The raw sequencing read files were first aligned to the human hg38 genome using BWA-mem with setting “-SP5M”. The mapped read pairs with mapping quality (MAPQ) over 30 were selected to process with pairtools [133] to identify Hi-C interactions. The interactions are then mapped to genomic bins of 5 kb and 20 kb resolution using cooler [134]. The contacts of 5 kb bins were further processed to identified intra-chromosomal statistically significant (BH adjusted P-value < 0.05) interactions over a background model using MaxHiC [135]. Finally, a count filter (at least 5 sequencing read pairs mapped to the interaction) and a distance filter (distance between two interacting bins must larger than 5 kb) were applied to the identified significant interactions to select Tregs specific chromatin interactions, which were used in the 3DFAACT-SNP workflow.

RNA-seq data processing

The raw sequencing data were first trimmed using AdapterRemoval (ver 2.2.1a) [136] with default parameters to remove sequencing adapters. Trimmed reads were then aligned to hg38 using STAR (ver 2.7.0d) [137]. The resulting BAM files were converted into bedgraph files using bamCoverage from deepTools [138] with count normalised using counts per million mapped reads (CPM).

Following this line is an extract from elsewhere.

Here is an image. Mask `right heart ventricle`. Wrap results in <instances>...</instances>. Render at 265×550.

Topologically associated domain identification

Hi-C interactions of Tregs were mapped to equal-size bins (20 kb) of the hg38 genome and normalised using ICE [32], resulting in a normalised interaction matrix. The matrix was then used as input to identify topologically associated domains (TADs) via TopDom [139].

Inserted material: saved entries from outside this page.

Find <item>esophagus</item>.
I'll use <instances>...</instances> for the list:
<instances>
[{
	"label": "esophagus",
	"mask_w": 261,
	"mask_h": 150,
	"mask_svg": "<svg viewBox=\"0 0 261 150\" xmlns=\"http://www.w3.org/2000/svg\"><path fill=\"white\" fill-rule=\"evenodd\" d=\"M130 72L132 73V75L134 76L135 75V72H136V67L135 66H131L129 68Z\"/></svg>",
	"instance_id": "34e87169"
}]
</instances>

Visualisation and downstream analyses

Gene set enrichment analysis (GSEA) was performed using a function enrichr from the R package clusterProfiler [140] with the hallmark gene sets and C5 gene sets (gene ontology terms) from Molecular Signatures Database (MSigDB). Adjusted P-value (Benjamini–Hochberg adjusted) of 0.05 is set as the significant threshold. Visualisation of normalised Hi-C interaction matrices (Figs. 2, 3, and 5, Additional file1: Fig. S4–S12) was performed on 40 kb resolution using an in-house R function hicHeatmap. The visualisations of individual filtered T1D-associated SNP loci (Figs. 2, 3, 5 and Additional file 1: Fig. S4–S13) were constructed using the R packages Gviz [141], GenomicInteractions [142] and coMET [143].